1.8K views 8 replies 5 participants last post by  LKB3rd  
#1 ·
Wow. This is weird.

On my project bike I have a high electronic buzz, similar to a high gain buzz if you know amps/guitars, coming from rear cylinder. I thought it was the fuel pump continually running so I pulled off the battery. Still buzzing.

I removed the tank and subframe to figure this out and still I am confused. It will do it for about 5 minutes straight every 15 minutes give or take. Coming from the front of the rear cylinder.

I'm starting to think a friend put one of these somewhere to **** me off. But I can't find it. ****.

http://www.thinkgeek.com/gadgets/electronic/8c52/
 
#4 ·
If there is coolant in the motor, there is a coolant line near the area you're talking about.. if there is a pin hole leak or an air bubble, sometimes the escaping pressure will give very long duration buzzing noises. It doesn't even require the engine to be hot, it only takes a moderate change in barometric pressure.

Try pulling off the rad cap, if it stops... you might have a pin hole in a gasket or hose.

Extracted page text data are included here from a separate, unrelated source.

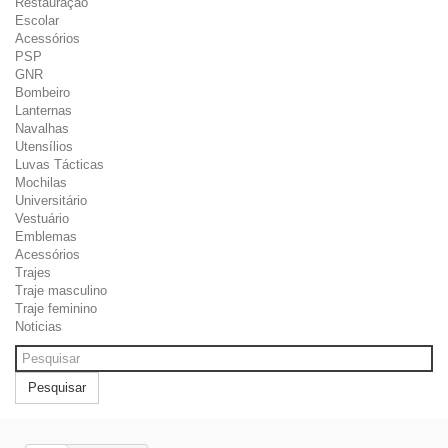
Restauração
Escolar
Acessórios
PSP
GNR
Bombeiro
Lanternas
Navalhas
Utensílios
Luvas Tácticas
Mochilas
Universitário
Vestuário
Emblemas
Acessórios
Trajes
Traje masculino
Traje feminino
Noticias
Pesquisar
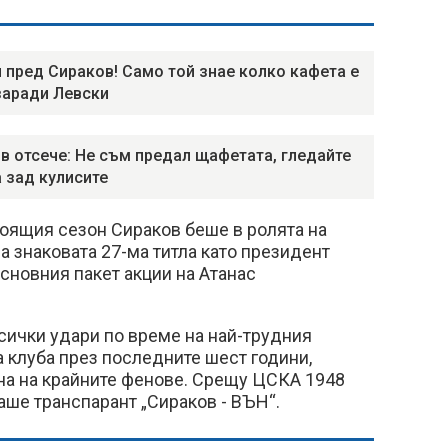
 пред Сираков! Само той знае колко кафета е
заради Левски
в отсече: Не съм предал щафетата, гледайте
 зад кулисите
стоящия сезон Сираков беше в ролята на
а знаковата 27-ма титла като президент
сновния пакет акции на Атанас
сички удари по време на най-трудния
а клуба през последните шест години,
на на крайните фенове. Срещу ЦСКА 1948
маше транспарант „Сираков - ВЪН“.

if you system isn't assembled that far... ummm... EMP your bike?
 
#5 ·
Yeah. I pulled the battery.

Being that it goes off like clockwork I'm thinking it's a annoya-thingy. Can't find the thing. I'm going to feel pretty stupid when I do though.
 
#9 ·
Not quite as good as the testimonial on their site but "I was on the SV board trying to troubleshoot the beeping" might be worth sending them for a free annoy a tron lol:p

Not convinced of the Annoy-a-tron's evil powers?
Read this letter we received from a satisfied customer and be enlightened:

Dear friends at thinkgeek.com,

I recently acquired the "Annoy-A-Tron" from your web site. Actually, I acquired two, thinking that perhaps two devices might be necessary to truly splinter the minds of my friends and co-workers. How woefully did I underestimate this powerful tool.

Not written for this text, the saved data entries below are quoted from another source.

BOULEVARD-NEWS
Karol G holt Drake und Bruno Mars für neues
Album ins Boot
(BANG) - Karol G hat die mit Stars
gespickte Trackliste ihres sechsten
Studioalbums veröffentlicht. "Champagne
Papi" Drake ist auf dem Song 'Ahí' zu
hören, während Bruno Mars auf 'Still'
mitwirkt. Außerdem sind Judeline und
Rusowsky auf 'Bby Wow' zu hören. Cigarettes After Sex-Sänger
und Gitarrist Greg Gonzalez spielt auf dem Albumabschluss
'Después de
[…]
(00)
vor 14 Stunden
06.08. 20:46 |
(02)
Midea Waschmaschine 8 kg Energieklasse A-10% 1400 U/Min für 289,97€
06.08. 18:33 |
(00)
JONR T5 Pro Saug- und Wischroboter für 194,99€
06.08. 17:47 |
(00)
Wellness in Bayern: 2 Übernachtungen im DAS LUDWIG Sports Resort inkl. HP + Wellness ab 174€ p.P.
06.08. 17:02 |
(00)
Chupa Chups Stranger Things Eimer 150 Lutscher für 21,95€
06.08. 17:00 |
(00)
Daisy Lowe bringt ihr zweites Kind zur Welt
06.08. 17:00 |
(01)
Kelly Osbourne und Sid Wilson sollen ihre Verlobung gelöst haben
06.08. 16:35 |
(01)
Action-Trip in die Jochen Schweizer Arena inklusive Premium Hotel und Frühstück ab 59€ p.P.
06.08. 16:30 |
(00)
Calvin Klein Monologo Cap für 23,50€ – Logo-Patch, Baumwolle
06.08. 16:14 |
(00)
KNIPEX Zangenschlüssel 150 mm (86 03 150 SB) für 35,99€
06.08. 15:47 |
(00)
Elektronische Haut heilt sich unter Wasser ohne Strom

I have watched this simple device transform an (until-now) mild-mannered colleague into a spitting, cussing, paranoid lunatic.

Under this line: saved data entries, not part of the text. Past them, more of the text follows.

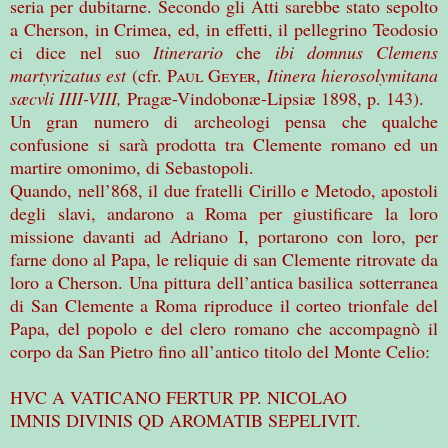
seria per dubitarne. Secondo gli Atti sarebbe stato sepolto
a Cherson, in Crimea, ed, in effetti, il pellegrino Teodosio
ci dice nel suo
Itinerario
che
ibi domnus Clemens
martyrizatus est
(cfr.
Paul
Geyer
,
Itinera hierosolymitana
sæcvli IIII-VIII
,
Pragæ-Vindobonæ-Lipsiæ 1898, p. 143).
Un gran numero di archeologi pensa che qualche
confusione si sarà prodotta tra Clemente romano ed un
martire omonimo, di Sebastopoli.
Quando, nell’868, il due fratelli Cirillo e Metodo, apostoli
degli slavi, andarono a Roma per giustificare la loro
missione davanti ad Adriano I, portarono con loro, per
farne dono al Papa, le reliquie di san Clemente ritrovate da
loro a Cherson. Una pittura dell’antica basilica sotterranea
di San Clemente a Roma riproduce il corteo trionfale del
Papa, del popolo e del clero romano che accompagnò il
corpo da San Pietro fino all’antico titolo del Monte Celio:
HVC A VATICANO FERTUR PP. NICOLAO
IMNIS DIVINIS QD AROMATIB SEPELIVIT.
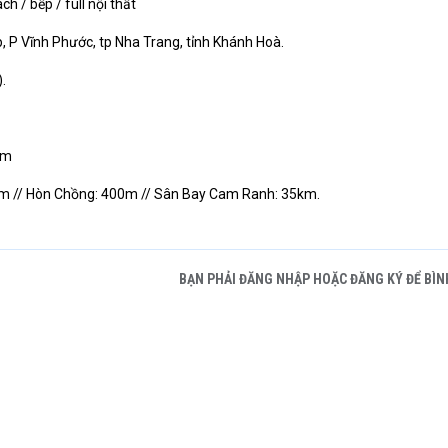
h / bếp / full nội thất
p, P Vĩnh Phước, tp Nha Trang, tỉnh Khánh Hoà.
).
8m
0m // Hòn Chồng: 400m // Sân Bay Cam Ranh: 35km.
BẠN PHẢI ĐĂNG NHẬP HOẶC ĐĂNG KÝ ĐỂ BÌN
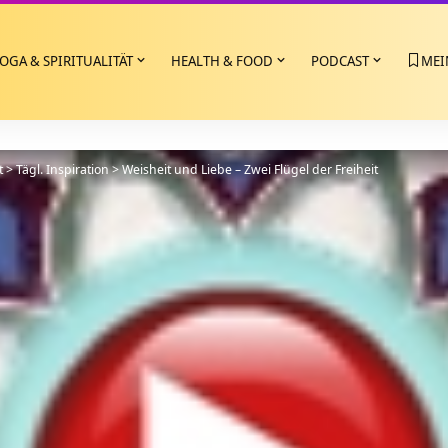
OGA & SPIRITUALITÄT
HEALTH & FOOD
PODCAST
MEI
t
>
Tägl. Inspiration
>
Weisheit und Liebe – Zwei Flügel der Freiheit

He has ordered all of the staff he supervises (not a small number) to locate the source of the dread beeping before doing anything else (but since they are in on the prank, they haven't been much help). So he waits, white-knuckles gripping the edge of his desk, anticipating the next beep.

He has set a timer on his computer to track the duration between beeps. It hasn't been much help.

My favorite quote so far, nearly bursting that vein on his temple as he shouted it: "That beep has been F***ING with me for HOURS now."

He has called the facilities department to schedule a maintenance worker to investigate.

He speculates that "they" might be doing air-quality testing in the building. This beep must be some device in the ducts detecting dangerous levels of asbestos in the air. Or worse. Radon? Aerosolized mercury? Legionella spores?

The beep means something. What does the beep mean? Is it a warning? It sounds urgent, doesn't it? It's telling us to do something. But what? Replace a battery? Call the authorities? Evacuate the premises? Scrub ourselves with disinfectant and put on haz-mat suits and call our families to give them our tearful goodbyes?

I imagine that soon he will begin to take things apart. He will methodically dismantle all of the electrical devices in his office, creating an unusually precise metaphor for what is happening in his psyche.

I am reminded what a thin and fragile thread keeps us attached to sanity. Today, this tiny little device helped me break a co-worker's mind, and I thank you for the sinfully pleasurable schadenfreude.